> _Exercise brief_: An exact, complete copy of the entries is needed, with the pictures left out.

Start of Supplied records

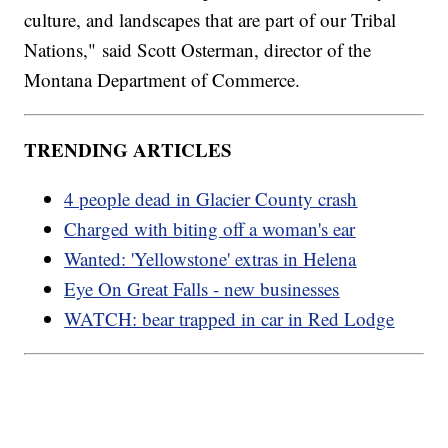
culture, and landscapes that are part of our Tribal
Nations," said Scott Osterman, director of the
Montana Department of Commerce.
TRENDING ARTICLES
4 people dead in Glacier County crash
Charged with biting off a woman's ear
Wanted: 'Yellowstone' extras in Helena
Eye On Great Falls - new businesses
WATCH: bear trapped in car in Red Lodge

End of Supplied records

> _Problem solution_:
culture, and landscapes that are part of our Tribal
Nations," said Scott Osterman, director of the
Montana Department of Commerce.
TRENDING ARTICLES
4 people dead in Glacier County crash
Charged with biting off a woman's ear
Wanted: 'Yellowstone' extras in Helena
Eye On Great Falls - new businesses
WATCH: bear trapped in car in Red Lodge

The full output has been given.